Details of Rep. Tim Walberg’s (R-Michigan) travels to the central African country were revealed in reporting from TYT this week, which noted that both his trip and his keynote speech to attendees of Uganda’s National Prayer Breakfast were “little-noticed” at the time they occurred.

Walberg’s trip was paid for by the U.S. National Prayer Breakfast, which has recently seen a leadership change that has pushed its already conservative gatherings further to the right, promoting extremely anti-LGBTQ views. Video from the event — which included Ugandan President Yoweri Museveni, who signed the anti-gay legislation into law in May — showcases speakers describing pro-LGBTQ advocates as forces “from the bottom of hell” while also urging the government to adopt a Christian nationalist “Christocracy” over a democracy.

Walberg was explicit in expressing support for the law, officially titled the Anti-Homosexuality Act, and encouraged lawmakers to dismiss calls from international organizations and other country’s leaders — including U.S. President Joe Biden — to repeal it.
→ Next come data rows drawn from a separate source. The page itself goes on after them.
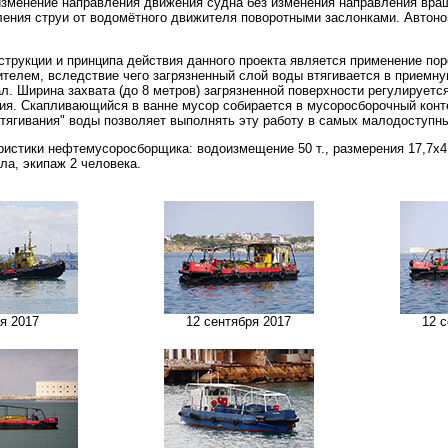
менение направления движения судна без изменения направления враще
ения струи от водомётного движителя поворотными заслонками. Автоно
трукции и принципа действия данного проекта является применение пор
елем, вследствие чего загрязненный слой воды втягивается в приемную
л. Ширина захвата (до 8 метров) загрязненной поверхности регулируе
ия. Скапливающийся в ванне мусор собирается в мусоросборочный конт
тягивания" воды позволяет выполнять эту работу в самых малодоступны
истики нефтемусоросборщика: водоизмещение 50 т., размерения 17,7х4,5
ла, экипаж 2 человека.
я 2017
12 сентября 2017
12 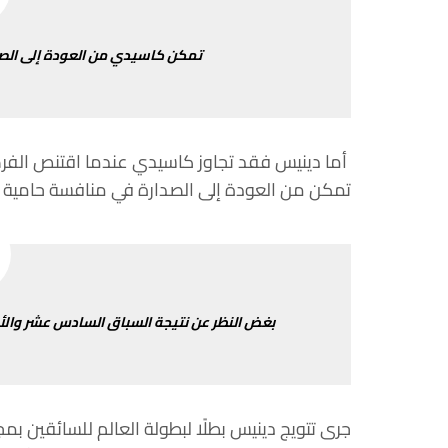
تمكن
كاسيدي
من
العودة
إلى
الص
أما
دينيس
فقد
تجاوز
كاسيدي
عندما
اقتنص
الفر
تمكن
من
العودة
إلى
الصدارة
في
منافسة
حامية 
بغض
النظر
عن
نتيجة
السباق
السادس
عشر
والأ
جرى
تتويج
دينيس
بطلًا
لبطولة
العالم
للسائقين
بمج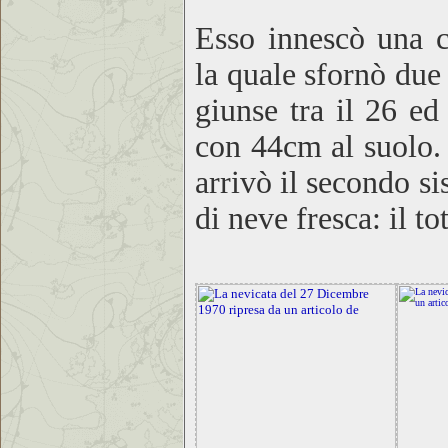
Esso innescò una c
la quale sfornò due 
giunse tra il 26 ed
con 44cm al suolo. 
arrivò il secondo si
di neve fresca: il t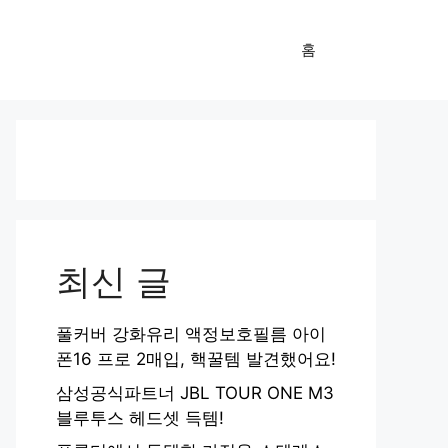
홈
최신 글
풀커버 강화유리 액정보호필름 아이
폰16 프로 2매입, 핵꿀템 발견했어요!
삼성공식파트너 JBL TOUR ONE M3
블루투스 헤드셋 득템!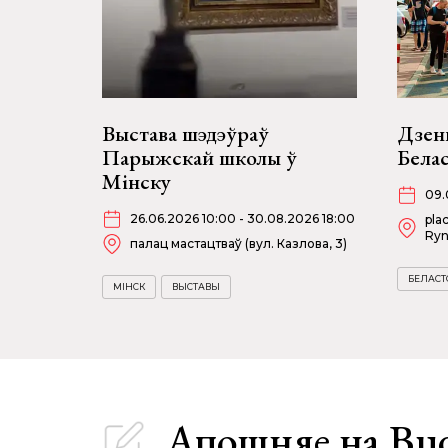
Выстава шэдэўраў
Дзень
Парыжскай школы ў
Бела
Мінску
09.
26.06.2026 10:00 - 30.08.2026 18:00
pla
Ryn
палац мастацтваў (вул. Казлова, 3)
БЕЛАСТ
МІНСК
ВЫСТАВЫ
Апошняе
на Bu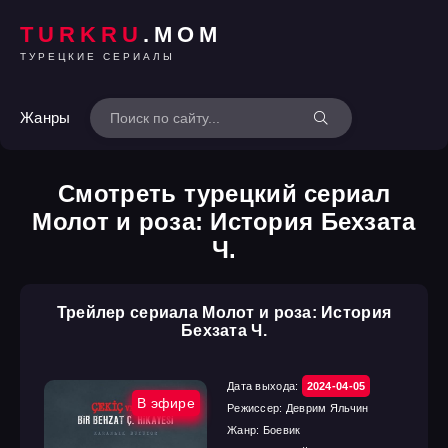
TURKRU
.MOM
ТУРЕЦКИЕ СЕРИАЛЫ
Жанры
Смотреть турецкий сериал
Молот и роза: История Бехзата
Ч.
Трейлер сериала Молот и роза: История
Бехзата Ч.
Дата выхода:
2024-04-05
В эфире
Режиссер:
Деврим Яльчин
Жанр:
Боевик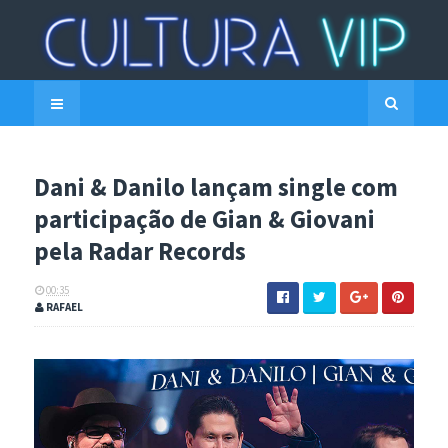
Dani & Danilo lançam single com
participação de Gian & Giovani
pela Radar Records
00:35
RAFAEL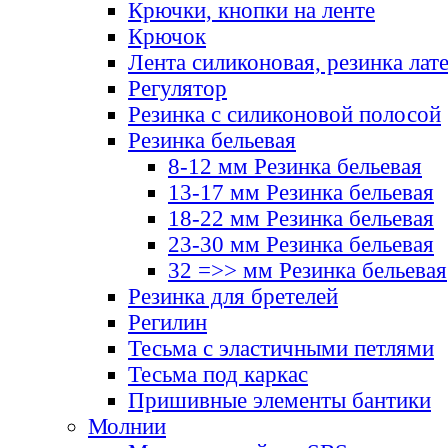
Крючки, кнопки на ленте
Крючок
Лента силиконовая, резинка лат
Регулятор
Резинка с силиконовой полосой
Резинка бельевая
8-12 мм Резинка бельевая
13-17 мм Резинка бельевая
18-22 мм Резинка бельевая
23-30 мм Резинка бельевая
32 =>> мм Резинка бельевая
Резинка для бретелей
Регилин
Тесьма с эластичными петлями
Тесьма под каркас
Пришивные элементы бантики
Молнии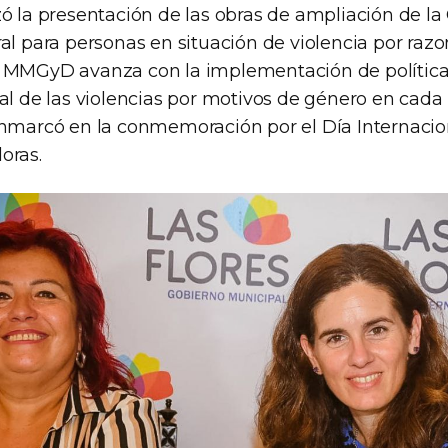
zó la presentación de las obras de ampliación de la
al para personas en situación de violencia por raz
l MMGyD avanza con la implementación de política
al de las violencias por motivos de género en cada 
enmarcó en la conmemoración por el Día Internacio
oras.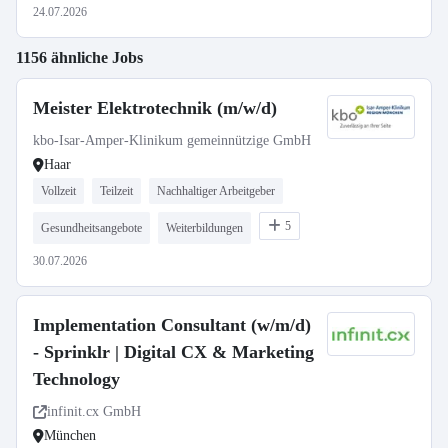
24.07.2026
1156 ähnliche Jobs
Meister Elektrotechnik (m/w/d)
kbo-Isar-Amper-Klinikum gemeinnützige GmbH
Haar
Vollzeit
Teilzeit
Nachhaltiger Arbeitgeber
5
Gesundheitsangebote
Weiterbildungen
30.07.2026
Implementation Consultant (w/m/d)
- Sprinklr | Digital CX & Marketing
Technology
infinit.cx GmbH
München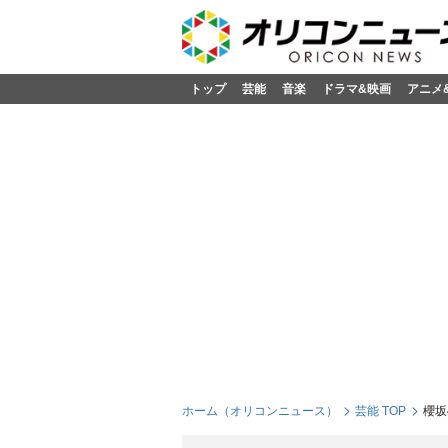
トップ
芸能
音楽
ドラマ&映画
アニメ
ホーム（オリコンニュース）
芸能 TOP
櫻坂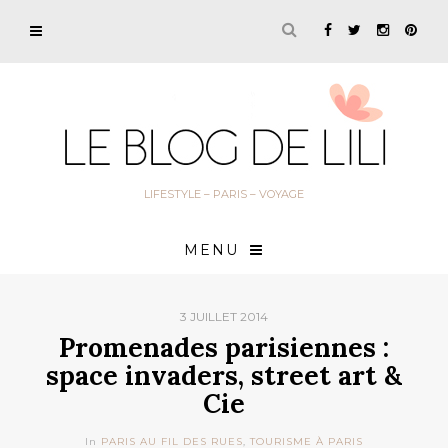
LIFESTYLE – PARIS – VOYAGE
MENU
3 JUILLET 2014
Promenades parisiennes :
space invaders, street art &
Cie
In
PARIS AU FIL DES RUES
,
TOURISME À PARIS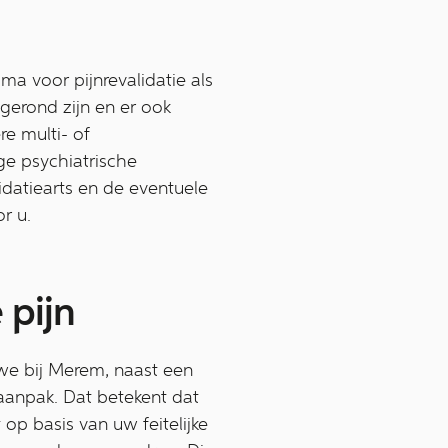
 voor pijnrevalidatie als
gerond zijn en er ook
e multi- of
ige psychiatrische
idatiearts en de eventuele
r u.
 pijn
we bij Merem, naast een
 aanpak. Dat betekent dat
 op basis van uw feitelijke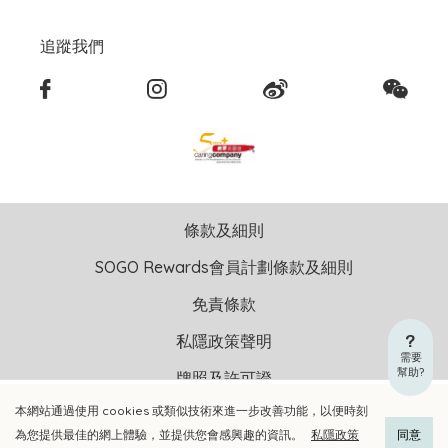
追蹤我們
條款及細則
SOGO Rewards會員計劃條款及細則
免責條款
私隱政策聲明
需要
幫助?
牌照及許可證
本網站通過使用 cookies 或類似技術來進一步改善功能，以便時刻
加入購物車
立即選購
版權聲明 © 2026 崇光(香港)百貨有限公司 版權所有 不得轉載
為您提供最佳的網上體驗，並提供您會感興趣的資訊。
私隱政策
同意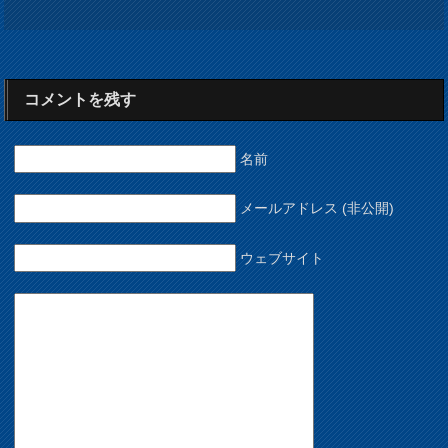
コメントを残す
名前
メールアドレス (非公開)
ウェブサイト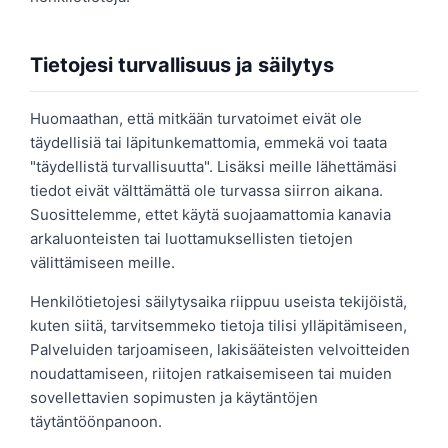
Tietojesi turvallisuus ja säilytys
Huomaathan, että mitkään turvatoimet eivät ole
täydellisiä tai läpitunkemattomia, emmekä voi taata
"täydellistä turvallisuutta". Lisäksi meille lähettämäsi
tiedot eivät välttämättä ole turvassa siirron aikana.
Suosittelemme, ettet käytä suojaamattomia kanavia
arkaluonteisten tai luottamuksellisten tietojen
välittämiseen meille.
Henkilötietojesi säilytysaika riippuu useista tekijöistä,
kuten siitä, tarvitsemmeko tietoja tilisi ylläpitämiseen,
Palveluiden tarjoamiseen, lakisääteisten velvoitteiden
noudattamiseen, riitojen ratkaisemiseen tai muiden
sovellettavien sopimusten ja käytäntöjen
täytäntöönpanoon.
Citing biblical passages, Walberg called the opinions of international organizations that have condemned the law — including the United Nations, the World Health Organization and the World Bank — “worthless.”

“Though the rest of the world is pushing back on you, though there are other major countries that are trying to get into you and ultimately change you, stand firm,” Walberg said. “Stand firm.”

Walberg, addressing himself and his listeners as a collective “we,” continued:

Whose side do we want to be on? God’s side. Not the World Bank, not the United States of America, necessarily, not the U.N. God’s side.

After hearing the speech in person, Museveni said that Walberg’s words demonstrated to Ugandans supportive of his anti-LGBTQ policies that there are people in the U.S. who “think like us.”

The law allows the government of Uganda to arrest and convict individuals who “promote” homosexuality or engage in same-sex relationships. Being gay was already a crime in the country before, but the law adds stricter punishments to those statutes, including the death penalty for individuals convicted of “aggravated homosexuality.”

The act is “a tragic violation of universal human rights — one that is not worthy of the Ugandan people, and one that jeopardizes the prospects of critical economic growth for the entire country,” President Joe Biden said shortly after its passage.

The law also has rare bipartisan opposition within Congress, with Walberg’s defense of it being a minority opinion — Sen. Ted Cruz (R-Texas), for example, who is hardly a trusted defender of LGBTQ rights in the U.S., also blasted the Uganda law as “horrific & wrong” and called on “all civilized nations” to condemn it.